Oklahoma Disaster Insurance Payments May Be Inadequate

Many Insurance Payments Won't Cut It After Oklahoma Disaster

As people in central Oklahoma emerge from the wreckage of the tornado that flattened entire neighborhoods, some will face another bitter realization: Residents of Moore and neighboring areas may lack insurance coverage to compensate them for the loss of all of their worldly possessions.

About 98 percent of homeowners carry insurance, according to the Insurance Information Institute. Standard homeowner and business insurance policies cover wind damage from tornadoes and thunderstorms, but some individuals and companies choose to buy less insurance than they need to keep costs down. As a result, some Oklahoma homeowners and businesses will find that they lack enough insurance to fully rebuild, even though their policies may cover a portion of their losses.

Many residents affected by tornado damage in Oklahoma are renters, and are unlikely to have an insurance policy to cover any losses at all, Oklahoma Insurance Commissioner John Doak told NewsOK.

“It's not just mobile homes, there’s apartment complexes,” John Wiscaver, vice president of public affairs for Oklahoma Farm Bureau Insurance, told The Huffington Post in an interview Tuesday. “There are remarkably many renters in those large apartment complexes that did not carry renters coverage.”

According to a 2012 Insurance Information Institute poll conducted by ORC International, just 31 percent of U.S. renters carried renters insurance. Renters in Oklahoma face a high hurdle when aiming to protect their property against disaster. The state has the third-highest rental insurance premiums in the nation, according to 2010 data from the National Association of Insurance Commissioners. That's because Oklahoma sits in Middle America's Tornado Alley.

Homeowner insurance policies typically cover furniture, clothes and other personal items when homes are destroyed by a tornado. Most companies cover from 50 percent to 70 percent of the amount of insurance on the home, and will also cover the costs of living away from home -- including hotel bills and restaurant meals -- if a resident’s house has been rendered uninhabitable.

Businesses with business income insurance can make claims for sales they would have made absent the tornado. However, Loretta Worters, a vice president at Insurance Information Institute, said that many small businesses in the U.S. don’t carry insurance. Around 25 percent of businesses do not reopen after being hit my a major disaster, according to the Institute for Business and Home Safety.

Cars damaged by the tornado are covered under the optional comprehensive portion of a standard auto insurance policy. Three out of four drivers in the U.S. choose to buy comprehensive coverage, according to the Insurance Information Institute.

Insurance appraisers were already on the ground in Central Oklahoma to survey the damage from Sunday’s storm when new tornadoes ravaged the region on Monday, according to NewsOK. Doak issued an emergency order Monday to allow insurance appraisers from out of state to help handle claims quickly.

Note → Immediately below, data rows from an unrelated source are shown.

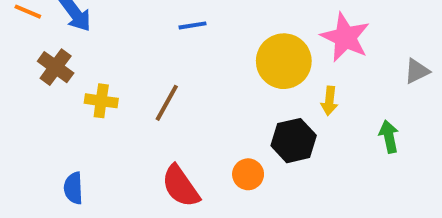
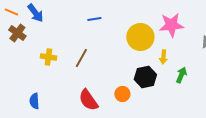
pink star: (345, 37) -> (171, 25), turned -30
brown cross: (56, 67) -> (17, 33), moved
green arrow: (389, 137) -> (181, 75), moved, turned 35

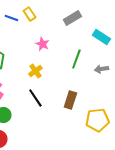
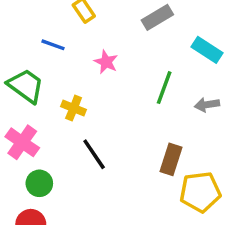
blue line: (11, 18) -> (53, 45), moved
yellow cross: (35, 71) -> (74, 108), moved, turned -32
brown rectangle: (70, 100) -> (171, 159), moved

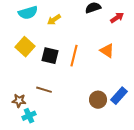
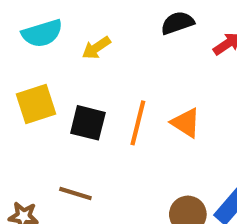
yellow square: (25, 47) -> (36, 104), turned 30
orange triangle: (107, 51) -> (186, 123), moved

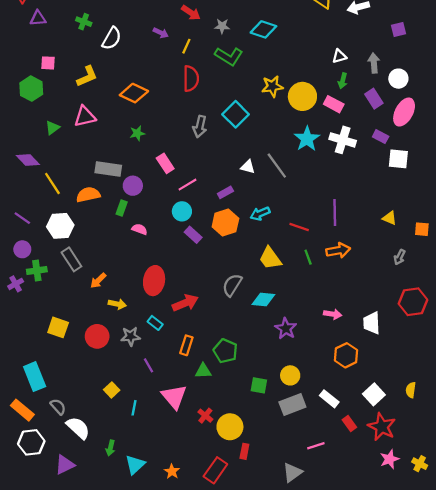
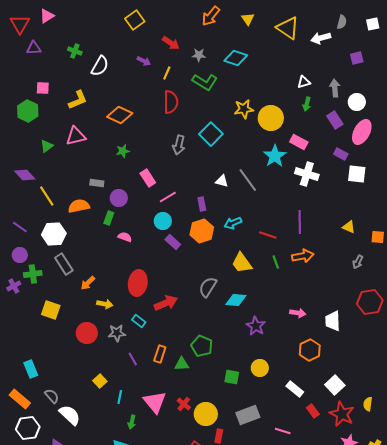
pink rectangle: (334, 104) -> (299, 142), moved
white cross: (343, 140) -> (307, 174), moved
gray rectangle: (108, 169) -> (97, 183), size x0.6
purple rectangle: (225, 192) -> (202, 204), turned -72
yellow square: (58, 327) -> (51, 310), moved
orange rectangle: (186, 345) -> (160, 354), moved
cyan rectangle: (35, 377) -> (31, 369), size x0.7
yellow semicircle: (411, 390) -> (368, 404), moved
pink triangle: (174, 397) -> (155, 402), moved
gray rectangle: (292, 404) -> (248, 415), moved
pink line: (316, 446) -> (283, 431), turned 35
green arrow: (110, 448) -> (132, 422), moved

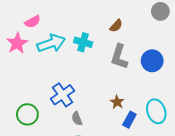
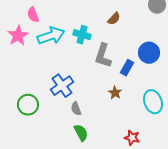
pink semicircle: (33, 22) -> (33, 15), turned 98
gray L-shape: (119, 57) -> (103, 56), moved
blue rectangle: (129, 120) -> (127, 68), moved

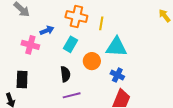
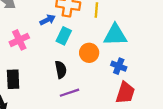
blue arrow: (47, 30) -> (48, 20), moved
pink cross: (30, 45) -> (19, 40), turned -36

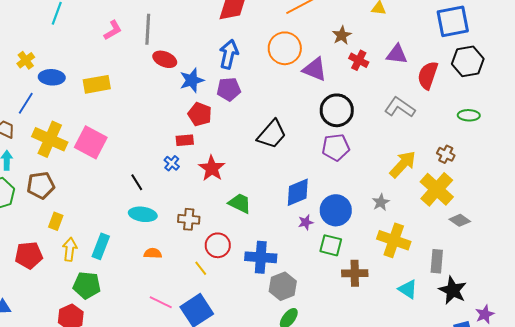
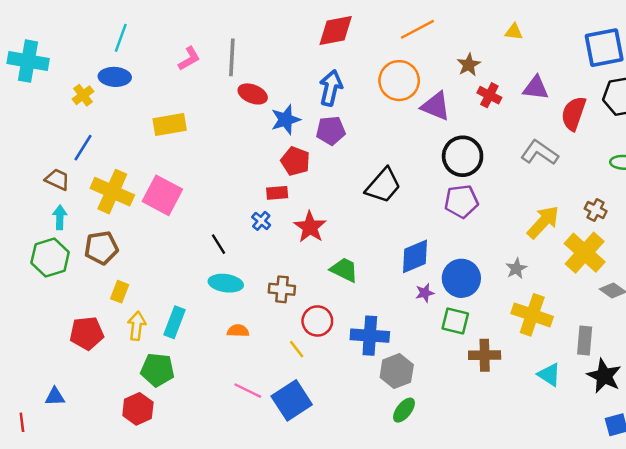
blue ellipse: (52, 77) -> (115, 77), moved

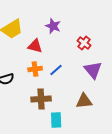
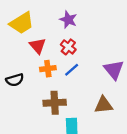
red cross: (84, 43) -> (68, 47), moved
red triangle: (35, 46) -> (38, 46), moved, turned 35

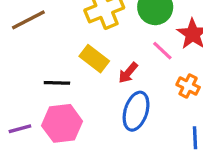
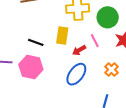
pink line: (162, 51) -> (95, 41), moved
yellow rectangle: (94, 59) -> (62, 35), turned 42

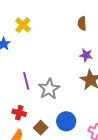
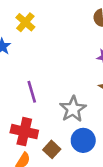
gray star: (49, 89) -> (73, 109), moved
red cross: (19, 113) -> (24, 132), size x1.5

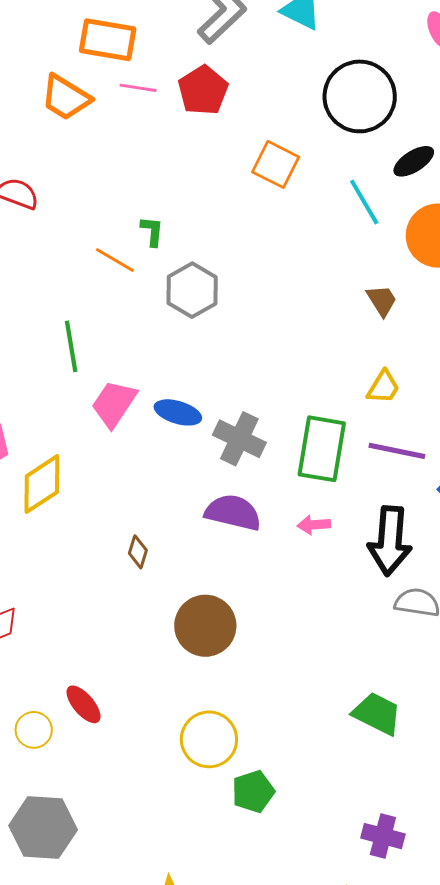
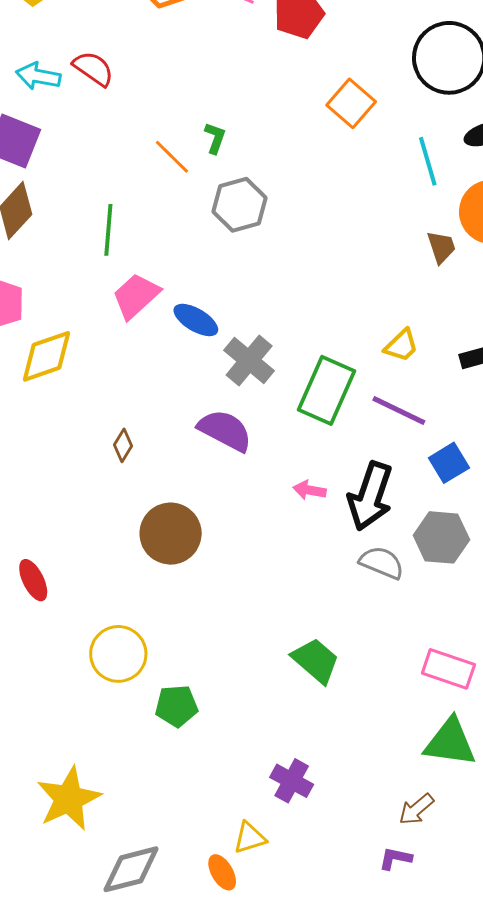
brown trapezoid: (382, 300) -> (441, 247), moved
pink arrow: (314, 525) -> (310, 490), moved
yellow circle: (209, 739) -> (118, 654), moved

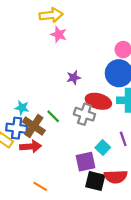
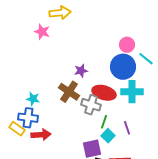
pink star: (59, 34) -> (42, 32), moved
green line: (53, 116) -> (104, 122), moved, turned 64
brown cross: (34, 126) -> (69, 92), moved

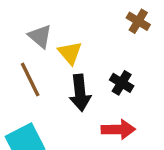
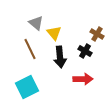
brown cross: (138, 21) -> (97, 34), moved

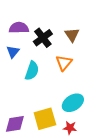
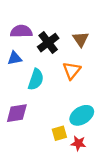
blue triangle: (13, 52) -> (15, 58), turned 40
yellow square: (45, 119) -> (59, 133), moved, size x0.6
purple diamond: (15, 124) -> (17, 113), moved

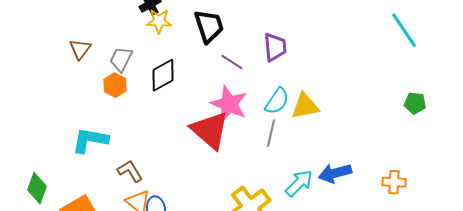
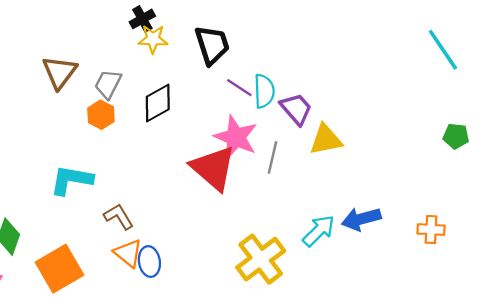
purple trapezoid: (275, 47) -> (296, 109), moved, turned -36
brown triangle: (80, 49) -> (60, 72), size x1.4
cyan semicircle: (277, 101) -> (264, 91), moved, turned -36
gray line: (271, 133) -> (272, 157), moved

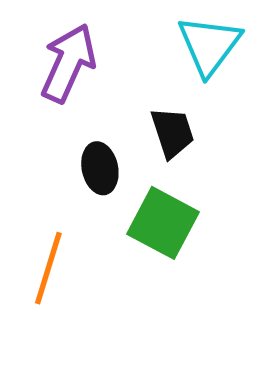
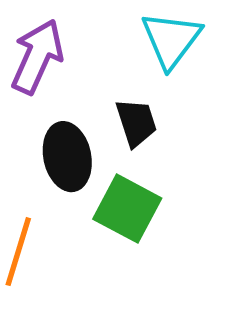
black ellipse: (100, 168) -> (67, 157), size x1.4

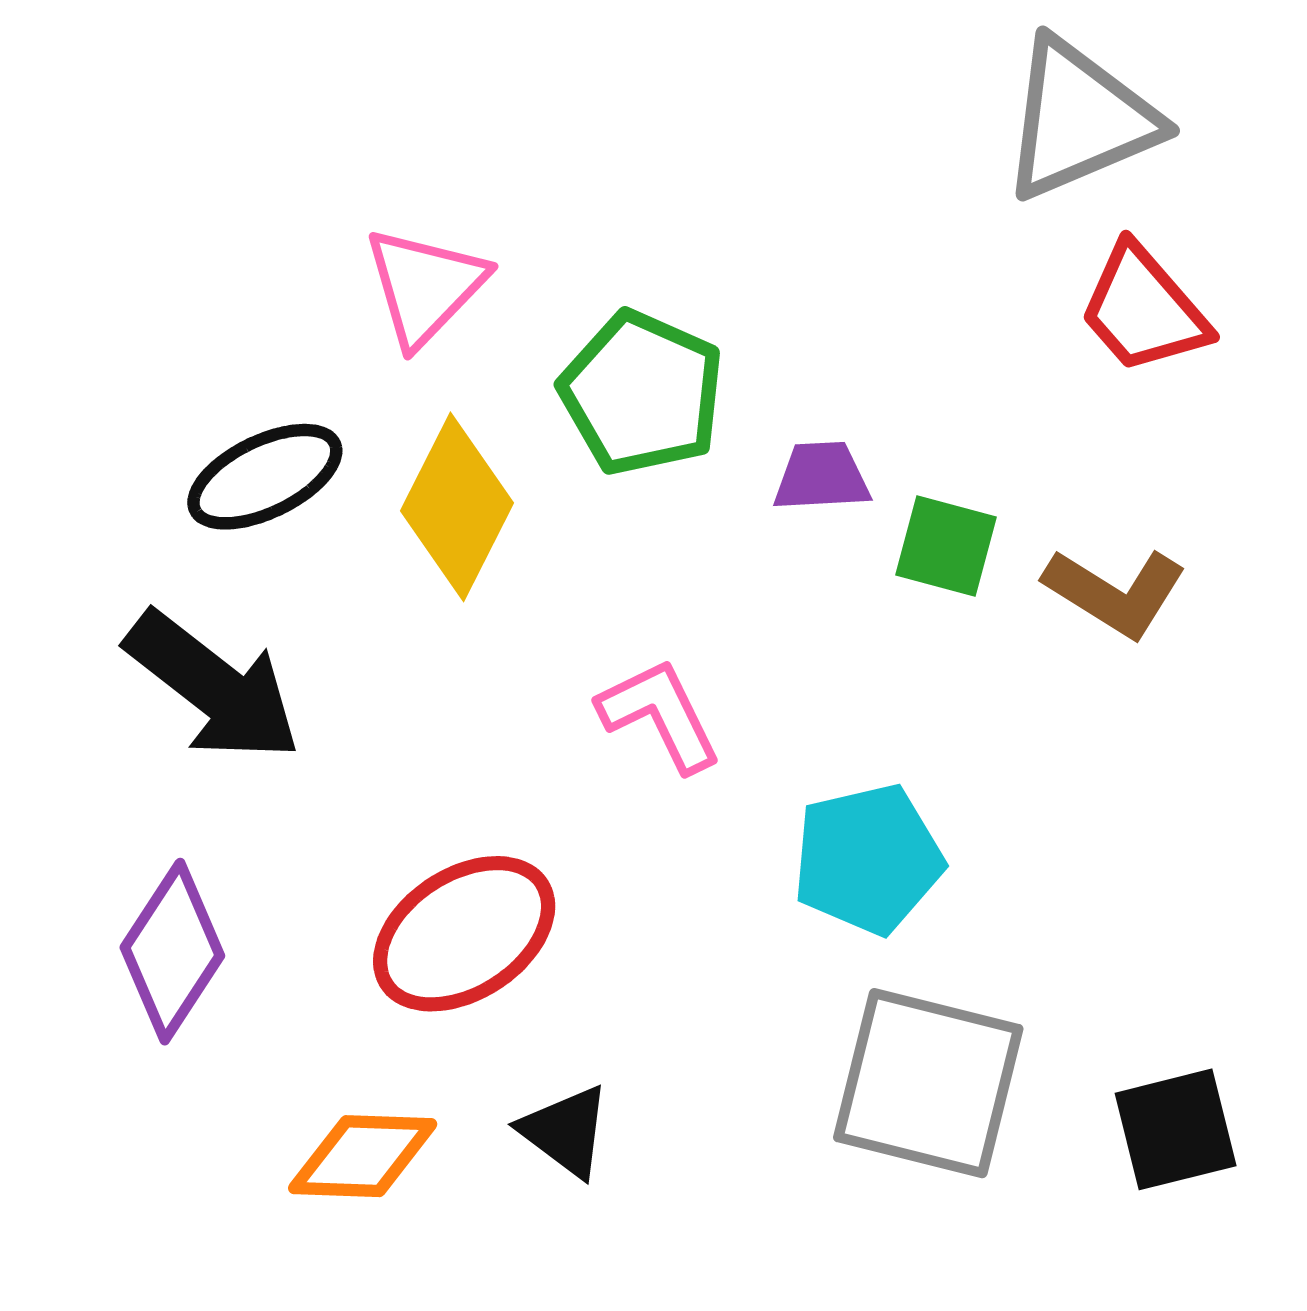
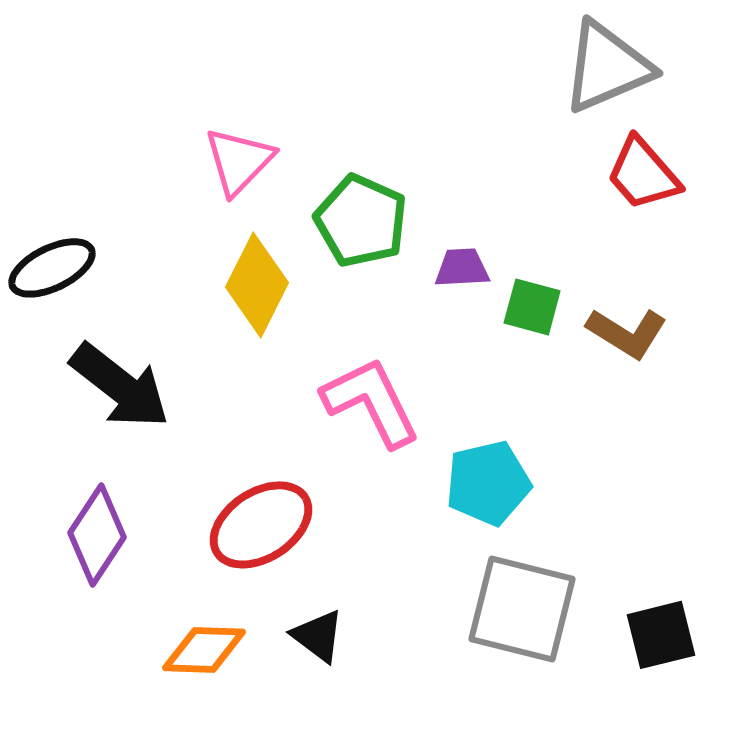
black ellipse: (265, 477) -> (52, 268), moved
pink L-shape: (660, 715) -> (371, 402), size x1.4

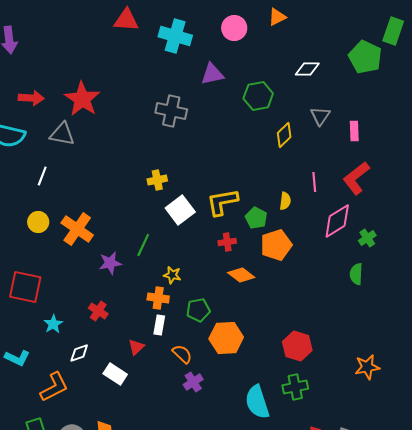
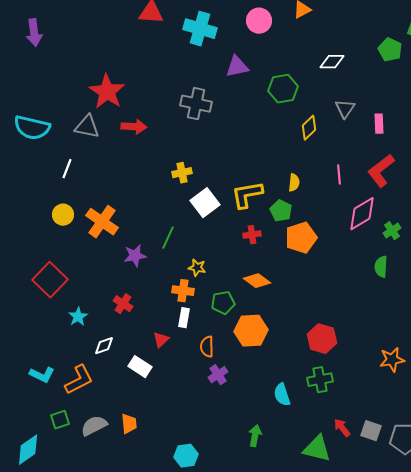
green pentagon: (365, 57) -> (390, 50), size x0.7
red arrow: (31, 98) -> (134, 127), moved
yellow semicircle: (285, 201) -> (294, 183), moved
orange diamond: (241, 275) -> (257, 281), moved
red square: (25, 287) -> (50, 280), turned 32
orange semicircle: (182, 354) -> (207, 347), turned -135
cyan L-shape: (17, 358) -> (42, 375), moved
cyan semicircle: (257, 402) -> (282, 395), size x0.7

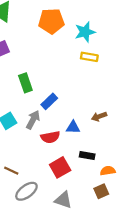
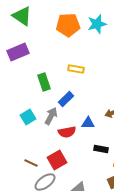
cyan star: (85, 32) -> (97, 24), moved
yellow rectangle: (89, 57) -> (76, 69), moved
red square: (60, 167) -> (57, 160), moved

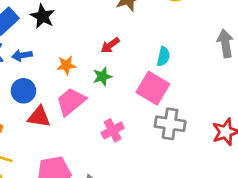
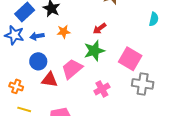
cyan semicircle: (163, 56) -> (154, 19), moved
orange star: (66, 65) -> (64, 32), moved
green star: (102, 76) -> (94, 51), size x1.5

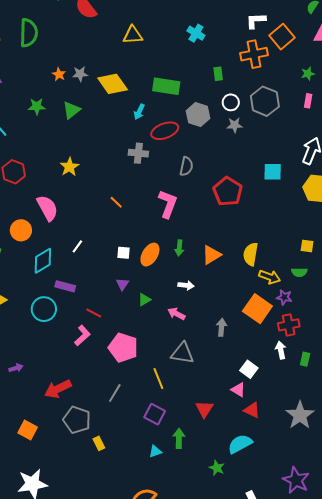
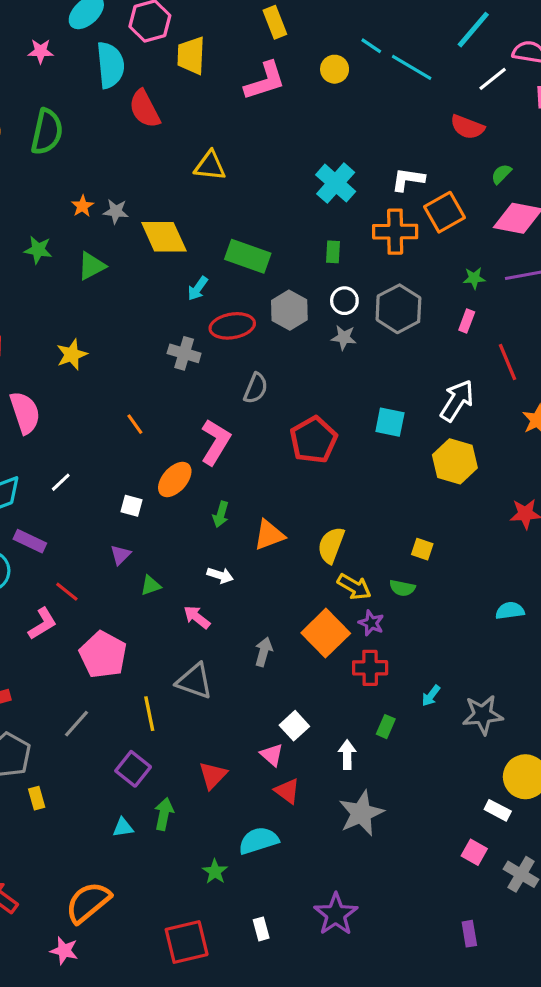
cyan cross: (196, 33) -> (336, 183), moved, size x1.4
orange ellipse: (150, 255) -> (175, 479), moved
white arrow: (281, 350) -> (347, 755), moved

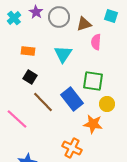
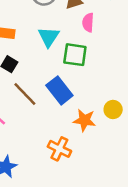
green square: (93, 81) -> (75, 55), moved
yellow circle: (107, 104) -> (113, 109), moved

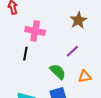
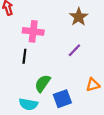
green semicircle: (58, 72) -> (43, 83), moved, turned -96
orange triangle: (85, 77) -> (93, 85), moved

Insured losses due to thunderstorm damage, which includes tornadoes, across the U.S. have increased sevenfold since 1980, according to risk management firm Munich Re. In 2012 alone, severe thunderstorms and tornadoes cost $14.9 billion in insured losses and $27.7 billion in economic losses, the organization reported. It remains unclear which insurers are most exposed to the catastrophe. Travelers, Liberty Mutual and Zurich Insurance Group have the greatest share of the property insurance market in the state of Oklahoma, according to SNL Financial.

“It will take weeks to calculate the number of insured losses and claims resulting from yesterday’s natural disaster,” said Worters. “I can tell you that tornadoes this spring have been some of the costliest -- and deadliest -- in U.S. history.”